第1章 Ticket
「行くぞ」と少し強引に手を引けば、口を噤んだまま水野もまた歩き出す。
夜だというのに人通りの多い街。誰かとすれ違う度、限りある道幅が坂木と水野の肩を寄せた。
サークルウォークを抜け、ライトアップされた倉庫を通り過ぎる。
会話の内容はもっぱら防大について。
平日は外出不可、授業の他に訓練がある。といった退屈な話だが、水野とっては新鮮なようで「買い物は?」「ご飯は?」と、質問が止まらない。
「飯は食堂で取るが時間が決まってる、生活に必要な物は購買があるからそこで……」
坂木は全てを言い終わらぬ内に、その足を止めた。
ちょっと寄って行かねぇか? と左に見えた公園を指差す。数か月前、2人が出会った場所だ。

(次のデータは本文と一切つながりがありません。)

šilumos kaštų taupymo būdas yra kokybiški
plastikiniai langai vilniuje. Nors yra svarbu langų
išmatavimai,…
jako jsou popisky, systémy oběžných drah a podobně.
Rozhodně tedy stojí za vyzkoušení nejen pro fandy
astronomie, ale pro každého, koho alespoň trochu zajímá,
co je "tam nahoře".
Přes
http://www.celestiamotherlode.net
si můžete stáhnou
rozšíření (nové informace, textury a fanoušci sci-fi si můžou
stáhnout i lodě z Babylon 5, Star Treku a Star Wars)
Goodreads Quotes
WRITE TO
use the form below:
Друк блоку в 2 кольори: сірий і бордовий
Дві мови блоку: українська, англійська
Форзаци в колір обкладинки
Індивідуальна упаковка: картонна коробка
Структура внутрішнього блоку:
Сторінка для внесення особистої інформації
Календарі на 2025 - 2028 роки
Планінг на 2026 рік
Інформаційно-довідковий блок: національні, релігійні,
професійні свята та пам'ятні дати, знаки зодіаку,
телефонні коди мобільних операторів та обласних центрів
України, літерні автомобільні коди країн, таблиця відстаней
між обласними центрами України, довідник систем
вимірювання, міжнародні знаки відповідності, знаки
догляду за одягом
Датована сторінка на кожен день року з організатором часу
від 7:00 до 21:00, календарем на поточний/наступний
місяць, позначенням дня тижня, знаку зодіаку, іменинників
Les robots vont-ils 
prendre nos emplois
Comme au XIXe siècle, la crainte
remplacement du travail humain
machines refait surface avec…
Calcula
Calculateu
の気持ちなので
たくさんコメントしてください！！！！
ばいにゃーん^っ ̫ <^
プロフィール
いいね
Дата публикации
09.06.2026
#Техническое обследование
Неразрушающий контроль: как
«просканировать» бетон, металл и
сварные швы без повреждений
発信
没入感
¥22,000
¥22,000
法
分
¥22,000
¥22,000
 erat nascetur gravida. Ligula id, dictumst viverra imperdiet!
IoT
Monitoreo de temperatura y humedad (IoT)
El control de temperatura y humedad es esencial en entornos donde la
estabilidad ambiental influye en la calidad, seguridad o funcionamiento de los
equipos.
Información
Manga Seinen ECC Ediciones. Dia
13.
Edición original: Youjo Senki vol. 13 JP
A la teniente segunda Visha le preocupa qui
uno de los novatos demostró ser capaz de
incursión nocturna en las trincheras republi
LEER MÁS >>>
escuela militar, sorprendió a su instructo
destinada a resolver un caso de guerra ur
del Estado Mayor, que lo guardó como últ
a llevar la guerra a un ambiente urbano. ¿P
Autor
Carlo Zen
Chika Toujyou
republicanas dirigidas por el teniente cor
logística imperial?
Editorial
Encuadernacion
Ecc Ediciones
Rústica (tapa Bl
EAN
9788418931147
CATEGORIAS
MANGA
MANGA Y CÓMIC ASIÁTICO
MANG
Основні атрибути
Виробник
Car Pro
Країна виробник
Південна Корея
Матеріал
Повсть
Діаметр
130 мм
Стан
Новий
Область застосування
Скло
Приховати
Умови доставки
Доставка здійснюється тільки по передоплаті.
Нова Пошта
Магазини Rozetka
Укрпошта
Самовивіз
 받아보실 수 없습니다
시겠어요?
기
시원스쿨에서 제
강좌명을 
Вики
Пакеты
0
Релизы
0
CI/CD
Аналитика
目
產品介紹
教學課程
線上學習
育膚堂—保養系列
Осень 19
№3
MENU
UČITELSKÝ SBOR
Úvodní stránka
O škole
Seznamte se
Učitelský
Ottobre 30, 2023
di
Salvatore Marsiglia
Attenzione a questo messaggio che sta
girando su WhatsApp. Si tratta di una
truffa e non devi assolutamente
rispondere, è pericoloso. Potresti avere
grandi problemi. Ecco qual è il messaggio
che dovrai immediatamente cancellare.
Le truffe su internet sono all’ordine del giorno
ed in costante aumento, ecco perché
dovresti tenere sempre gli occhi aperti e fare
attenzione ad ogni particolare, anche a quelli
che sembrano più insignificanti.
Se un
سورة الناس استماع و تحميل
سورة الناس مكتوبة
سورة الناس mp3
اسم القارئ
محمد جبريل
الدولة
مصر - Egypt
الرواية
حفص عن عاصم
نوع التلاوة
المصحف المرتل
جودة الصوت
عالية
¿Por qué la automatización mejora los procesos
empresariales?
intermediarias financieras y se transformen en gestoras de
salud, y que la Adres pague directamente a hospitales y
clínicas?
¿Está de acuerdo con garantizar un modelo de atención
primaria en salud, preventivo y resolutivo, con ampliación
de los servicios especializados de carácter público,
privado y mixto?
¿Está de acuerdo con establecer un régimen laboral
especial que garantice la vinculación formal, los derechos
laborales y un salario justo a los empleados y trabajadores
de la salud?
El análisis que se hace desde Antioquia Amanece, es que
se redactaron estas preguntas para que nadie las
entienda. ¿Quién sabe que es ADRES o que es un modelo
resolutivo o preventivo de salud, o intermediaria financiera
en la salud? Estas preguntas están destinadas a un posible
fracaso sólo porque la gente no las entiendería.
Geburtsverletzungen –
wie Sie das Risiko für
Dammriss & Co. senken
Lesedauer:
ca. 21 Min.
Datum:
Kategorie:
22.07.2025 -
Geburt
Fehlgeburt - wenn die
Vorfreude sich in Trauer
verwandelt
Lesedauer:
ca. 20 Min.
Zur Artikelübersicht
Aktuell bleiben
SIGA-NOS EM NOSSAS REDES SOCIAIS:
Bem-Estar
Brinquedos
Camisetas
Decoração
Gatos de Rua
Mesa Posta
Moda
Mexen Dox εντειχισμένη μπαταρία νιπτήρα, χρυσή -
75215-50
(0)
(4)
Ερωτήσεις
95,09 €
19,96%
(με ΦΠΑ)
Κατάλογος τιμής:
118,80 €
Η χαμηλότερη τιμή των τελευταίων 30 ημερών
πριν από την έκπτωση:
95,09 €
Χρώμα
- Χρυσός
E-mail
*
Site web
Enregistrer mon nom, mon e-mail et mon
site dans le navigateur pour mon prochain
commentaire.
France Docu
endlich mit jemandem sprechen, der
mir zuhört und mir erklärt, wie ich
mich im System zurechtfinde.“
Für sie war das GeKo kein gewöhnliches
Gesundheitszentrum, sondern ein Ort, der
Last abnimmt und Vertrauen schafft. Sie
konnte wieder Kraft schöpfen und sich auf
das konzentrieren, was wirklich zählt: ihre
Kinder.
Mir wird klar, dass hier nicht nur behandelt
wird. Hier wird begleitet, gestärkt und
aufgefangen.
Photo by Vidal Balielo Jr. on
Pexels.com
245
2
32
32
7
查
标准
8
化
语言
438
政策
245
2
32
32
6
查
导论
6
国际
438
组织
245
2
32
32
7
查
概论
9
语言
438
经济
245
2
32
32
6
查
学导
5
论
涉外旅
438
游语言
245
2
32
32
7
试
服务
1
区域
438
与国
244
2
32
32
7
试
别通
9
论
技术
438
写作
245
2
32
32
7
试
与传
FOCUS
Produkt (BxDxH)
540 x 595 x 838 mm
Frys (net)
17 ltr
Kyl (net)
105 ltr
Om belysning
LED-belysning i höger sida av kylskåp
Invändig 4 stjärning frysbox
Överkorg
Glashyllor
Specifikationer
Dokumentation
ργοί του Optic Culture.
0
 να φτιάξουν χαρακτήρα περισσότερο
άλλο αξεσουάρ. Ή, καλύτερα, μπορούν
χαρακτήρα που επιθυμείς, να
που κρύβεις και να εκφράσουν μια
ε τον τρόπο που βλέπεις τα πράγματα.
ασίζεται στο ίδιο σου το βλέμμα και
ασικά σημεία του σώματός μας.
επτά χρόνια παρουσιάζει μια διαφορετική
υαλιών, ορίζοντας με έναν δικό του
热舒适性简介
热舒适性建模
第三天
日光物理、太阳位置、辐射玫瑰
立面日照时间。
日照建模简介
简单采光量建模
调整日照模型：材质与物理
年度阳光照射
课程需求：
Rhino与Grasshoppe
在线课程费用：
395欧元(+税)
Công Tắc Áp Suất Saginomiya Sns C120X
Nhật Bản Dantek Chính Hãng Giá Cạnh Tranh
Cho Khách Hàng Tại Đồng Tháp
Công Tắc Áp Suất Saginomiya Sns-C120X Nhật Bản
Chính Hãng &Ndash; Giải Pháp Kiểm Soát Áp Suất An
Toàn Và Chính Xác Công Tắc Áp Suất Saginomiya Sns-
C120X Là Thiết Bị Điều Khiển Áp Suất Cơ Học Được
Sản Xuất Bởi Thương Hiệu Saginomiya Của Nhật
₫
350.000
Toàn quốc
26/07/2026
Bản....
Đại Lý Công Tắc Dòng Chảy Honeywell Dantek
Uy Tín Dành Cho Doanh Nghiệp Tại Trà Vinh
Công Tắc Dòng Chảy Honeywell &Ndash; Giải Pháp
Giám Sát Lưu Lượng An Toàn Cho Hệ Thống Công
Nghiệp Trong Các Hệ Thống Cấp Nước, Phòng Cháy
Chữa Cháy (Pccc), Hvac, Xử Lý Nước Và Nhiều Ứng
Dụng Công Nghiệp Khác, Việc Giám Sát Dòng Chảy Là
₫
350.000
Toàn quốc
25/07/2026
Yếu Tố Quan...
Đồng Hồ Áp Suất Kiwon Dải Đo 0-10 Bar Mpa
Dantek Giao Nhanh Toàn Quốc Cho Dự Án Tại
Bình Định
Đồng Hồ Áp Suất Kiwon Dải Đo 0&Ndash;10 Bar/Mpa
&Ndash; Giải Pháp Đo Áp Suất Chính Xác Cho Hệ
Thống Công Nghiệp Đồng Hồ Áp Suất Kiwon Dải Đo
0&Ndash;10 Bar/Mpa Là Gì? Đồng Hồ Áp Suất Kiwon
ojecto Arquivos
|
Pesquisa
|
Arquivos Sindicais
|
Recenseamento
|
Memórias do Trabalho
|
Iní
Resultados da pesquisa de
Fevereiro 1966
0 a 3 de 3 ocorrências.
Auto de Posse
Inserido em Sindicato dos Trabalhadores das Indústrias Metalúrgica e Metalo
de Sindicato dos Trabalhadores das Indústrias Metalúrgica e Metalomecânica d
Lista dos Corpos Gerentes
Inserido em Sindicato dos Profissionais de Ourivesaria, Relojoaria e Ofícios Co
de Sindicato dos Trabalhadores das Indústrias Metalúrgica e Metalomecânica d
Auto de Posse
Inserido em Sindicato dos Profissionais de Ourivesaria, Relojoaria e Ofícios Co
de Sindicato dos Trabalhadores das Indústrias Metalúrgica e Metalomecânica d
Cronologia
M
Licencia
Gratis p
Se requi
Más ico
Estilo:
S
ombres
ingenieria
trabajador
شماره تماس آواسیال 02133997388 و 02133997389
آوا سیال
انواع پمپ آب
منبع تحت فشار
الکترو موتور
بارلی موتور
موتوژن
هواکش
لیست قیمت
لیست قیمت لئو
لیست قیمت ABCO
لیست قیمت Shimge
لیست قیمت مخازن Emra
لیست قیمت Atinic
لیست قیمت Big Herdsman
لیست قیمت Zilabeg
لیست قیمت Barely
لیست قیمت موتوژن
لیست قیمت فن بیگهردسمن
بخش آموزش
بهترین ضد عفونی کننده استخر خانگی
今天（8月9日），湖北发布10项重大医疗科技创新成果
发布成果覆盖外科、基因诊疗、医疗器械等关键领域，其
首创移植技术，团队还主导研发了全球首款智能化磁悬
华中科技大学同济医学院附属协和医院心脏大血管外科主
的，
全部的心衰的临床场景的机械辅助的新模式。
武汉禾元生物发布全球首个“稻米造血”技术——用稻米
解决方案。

なんだか不思議だと水野が笑ったのを合図に、坂木は彼女の手を再び引いた。
公園は既に21時を回っているというのに随分明るい。海上では古い客船が美しくライトアップされ、陸では街のシンボルタワーが夜空の中で、その存在を主張している。
「今日はありがとう、坂木くんに会えてよかった」
海沿いを歩いている最中、水野がポツリと呟いた。
別れの時間は近い。
「それはこっちの台詞だ」
「声かけられた時は驚いたけど、すぐに分かったんだ」
「あの時のスカジャンだ、だろ?」
「そうそう、優しくて可愛いスカジャン」
はっ、と笑いを零し自身のジャケットに目を落とせば、心なしか胸元の犬が嬉しそうに見える……から不思議だ。